– Доктор…– начал было он, едва выговаривая буквы, но сам уже всё понимал: – Как?
Доктору уже второй раз за несколько часов предстояло выговаривать жуткий диагноз.
– Иван… – снова замялся Петр Сергеич, – ничего страшного, это всё, видимо, пневмония, с осложнениями…
– Зачем вы так? Правду мне скажите, я имею право на правду, мы же…кхе-кхе…мы же с вами люди, я всё понимаю и чувствую, – сказал медленно Иван, проговаривая каждое слово.
– Плохо, – доктор виновато склонил голову, – очень плохо.
– Долго не протяну? – словно безмятежно спрашивал Иван.
– Не знаю… может, день, а может, неделю, – впервые за долгое время доктору тяжело было ставить диагноз, тяжело говорить обреченному пациенту правду. Раньше такое редко случалось; но сейчас этот безнадежно лежащий человек трогал его больно до глубины души.

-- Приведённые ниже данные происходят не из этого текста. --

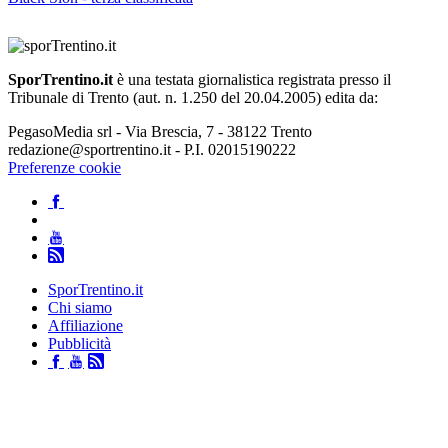
SporTrentino.it
è una testata giornalistica registrata presso il
Tribunale di Trento (aut. n. 1.250 del 20.04.2005) edita da:
PegasoMedia srl - Via Brescia, 7 - 38122 Trento
redazione@sportrentino.it - P.I. 02015190222
Preferenze cookie
SporTrentino.it
Chi siamo
Affiliazione
Pubblicità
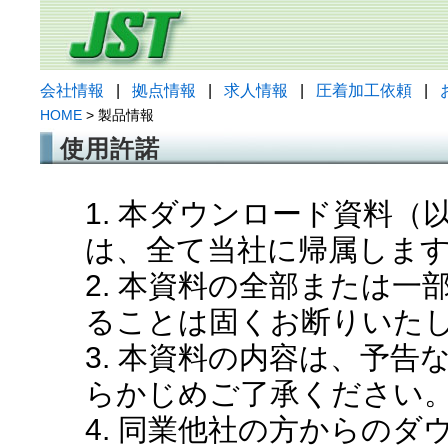
会社情報
|
拠点情報
|
求人情報
|
圧着加工依頼
|
HOME
> 製品情報
使用許諾
1. 本ダウンロード資料
は、全て当社に帰属しま
2. 本資料の全部または
ることは固くお断りいた
3. 本資料の内容は、予
らかじめご了承ください
4. 同業他社の方からの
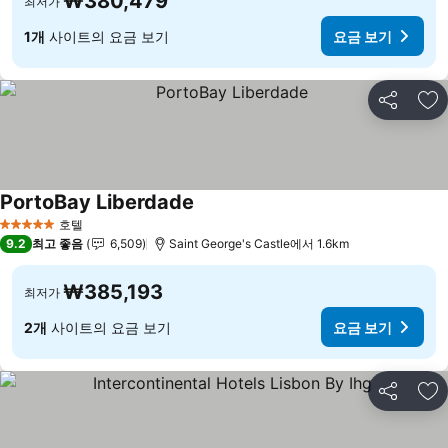
₩380,479
최저가
1개
사이트의 요금 보기
요금 보기
공유
즐
PortoBay Liberdade
호텔
5 성급
9.2
최고 좋음
6,509
Saint George's Castle에서 1.6km
₩385,193
최저가
2개
사이트의 요금 보기
요금 보기
공유
즐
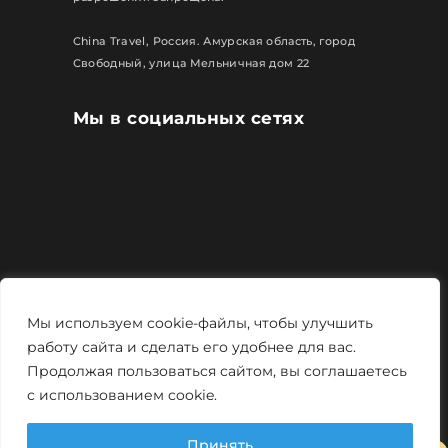
China Travel, Россия. Амурская область, город
Свободный, улица Мельничная дом 22
Мы в социальных сетях
Все права защищены
Мы используем cookie-файлы, чтобы улучшить
Политика конфиденциальности
работу сайта и сделать его удобнее для вас.
Продолжая пользоваться сайтом, вы соглашаетесь
Мощно и креативно от
Monstro-studio
с использованием cookie.
Принять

– Доктор, а я в вас ошибался, вам не всё равно на меня, не в Гиппократе дело…кхе-кхе…вы очень заботливы, – сказал Иван очень тихо, но этого хватило.

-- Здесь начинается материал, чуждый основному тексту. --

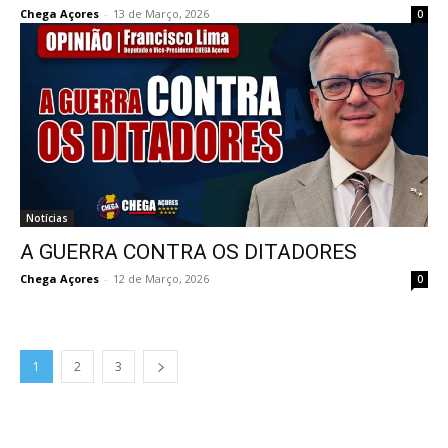
Chega Açores
-
13 de Março, 2026
0
Notícias
A GUERRA CONTRA OS DITADORES
Chega Açores
-
12 de Março, 2026
0
1
2
3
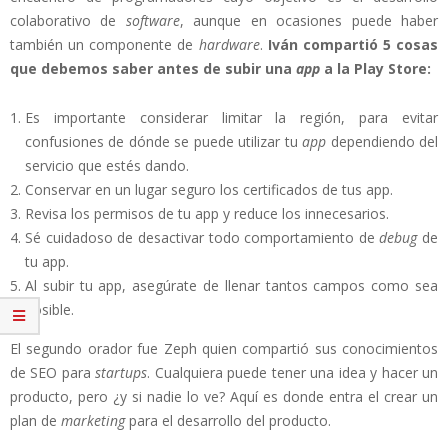
colaborativo de
software
, aunque en ocasiones puede haber
también un componente de
hardware
.
Iván compartió 5 cosas
que debemos saber antes de subir una
app
a la Play Store:
Es importante considerar limitar la región, para evitar
confusiones de dónde se puede utilizar tu
app
dependiendo del
servicio que estés dando.
Conservar en un lugar seguro los certificados de tus app.
Revisa los permisos de tu app y reduce los innecesarios.
Sé cuidadoso de desactivar todo comportamiento de
debug
de
tu app.
Al subir tu app, asegúrate de llenar tantos campos como sea
posible.
El segundo orador fue Zeph quien compartió sus conocimientos
de SEO para
startups
. Cualquiera puede tener una idea y hacer un
producto, pero ¿y si nadie lo ve? Aquí es donde entra el crear un
plan de
marketing
para el desarrollo del producto.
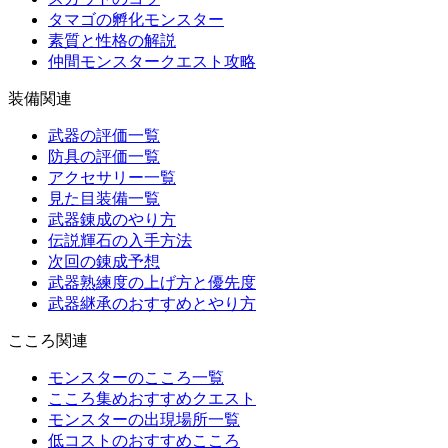
タマゴの孵化モンスター
素質と性格の解説
仲間モンスタークエスト攻略
装備関連
武器の評価一覧
防具の評価一覧
アクセサリー一覧
見た目装備一覧
武器錬成のやり方
伝説輝石の入手方法
次回の錬成予想
武器熟練度の上げ方と優先度
武器継承のおすすめとやり方
こころ関連
モンスターのこころ一覧
こころ集めおすすめクエスト
モンスターの出現場所一覧
低コストのおすすめこころ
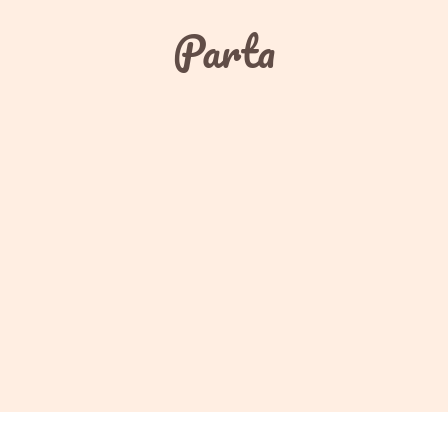
Parta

– Пожалуйста… – только и нашел что ответить доктор; скупая слеза покатилась по его правой щеке, бывшей чуть в тени; он не опустил голову, а проникновенно и с благодарностью посмотрел Ивану в глаза, выдержав его тяжелый взгляд, полный страдания.
– Подайте мне стакан воды, – просил Иван.

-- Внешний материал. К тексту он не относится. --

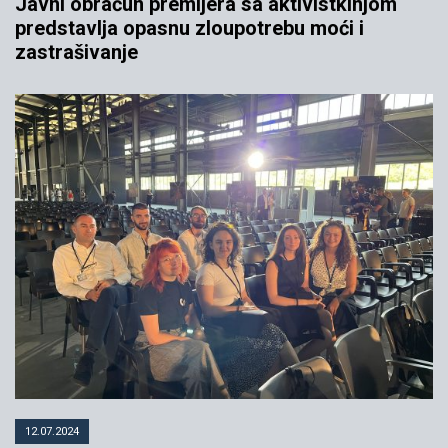
Javni obračun premijera sa aktivistkinjom
predstavlja opasnu zloupotrebu moći i
zastrašivanje
12.07.2024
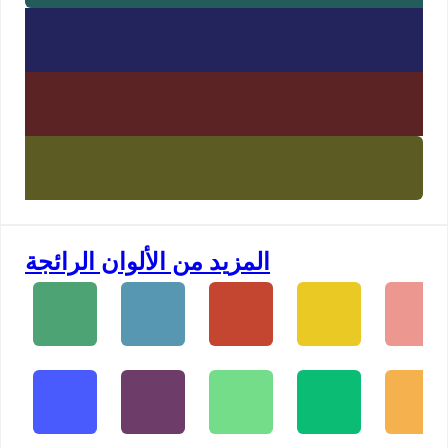
المزيد من الألوان الرائجة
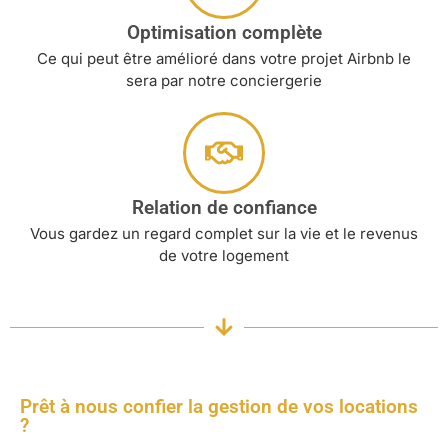
Optimisation complète
Ce qui peut être amélioré dans votre projet Airbnb le
sera par notre conciergerie
Relation de confiance
Vous gardez un regard complet sur la vie et le revenus
de votre logement
Prêt à nous confier la gestion de vos locations
?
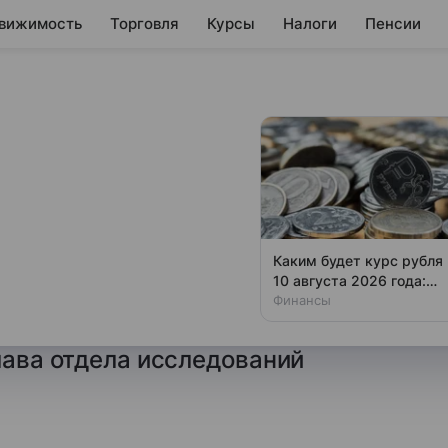
вижимость
Торговля
Курсы
Налоги
Пенсии
«как
у страхом и
Каким будет курс рубля
10 августа 2026 года:
хорадить, пока не станет
прогноз эксперта
Финансы
рамп сесть за стол
лава отдела исследований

Филипп тут же сбегал на кухню и налил стакан, после чего принес его в комнату и подал другу. Тот с трудом сделал небольшой глоток и отдал обратно. Он сделал было усилие присесть на кровати, но не смог даже опереться на локти. Филипп с доктором ринулись было к нему на помощь.
– Иван, нельзя вам так, не надо, лучше лежите спокойно.
– А какой смысл мне отлеживаться? Я хотел в окно посмотреть, на закат, на солнце взглянуть, порадоваться за него, оно ведь завтра встанет с новыми силами. А что человек? – он замолчал и уставился куда-то в стену, мимо Петра Сергеевича и Филиппа, которые аккуратно пытались положить его обратно на кровать.
– Я хочу поспать, оставите меня? – спросил Иван.
Гости переглянулись, и Филипп сказал:
– Конечно, Ваня, спи, а мы пока на кухне посидим.
Они вышли и прикрыли дверь. «Что же со мной? – он упорно смотрел в потолок, хотя мало что различал. – Откуда вообще взялась эта болезнь? С чего вдруг? За что? Что я сделал, что Ты забираешь у меня… столько. Это несправедливая цена, это неравноценный обмен; я должен был привнести в жизнь что-то, произрасти мысль, чтобы отдать людям, но Ты не даешь мне времени. Какой во мне толк? Зачем я нужен был? Зачем я нужен людям, если ничего не сделал и ничего им не оставил? Я не успел вызвать в них ничего, кроме горя и скорби; а ведь столько мог… Мне казалось, что я обрел наконец путь, когда они все понемногу начали понимать меня, хоть и бессознательно… Я не смог, я не успел. Где ты, темный незнакомец, являвшийся в ночи ко мне и убеждавший сеять? Где ты сейчас, когда я скоро совсем…обессилю. Я не хочу уходить, – думал он, а слеза медленно скатывалась по щеке, – мне страшно уходить; я хочу остаться и докончить, я хочу отдать людям всё, что есть во мне благотворного. Дай мне…жизнь, избавь меня от боли и мучений, молю тебя», – думал он в пустоту, зная, что никто не ответит. Он закрыл глаза от безнадежности.
***
Филипп вышел на улицу: доктор попросил сходить за водой, а сам остался на всякий случай. На улице были сумерки. Еще такие сумерки, когда солнце вот-вот только зашло, оставляя за собой нежную алую вуаль, словно притаившуюся над горизонтом, но потом ускользающую вослед за хозяйкой. Над вуалью – едва различимая оранжевая дымка, висящая чуть дольше. Выше размеренно плыли пушистые облака, каждый занимая свой участок неба. Прохладный ветер освежал после всех событий этого дня. Напротив всё так же сидел продавец леденцов, бесконечно заглядывающий в свою газету.
– Что-то вы зачастили в этот дом, – сказал он, слегка опустив газету и устремляя глаза поверх неё, на Филиппа, когда тот поравнялся с ним.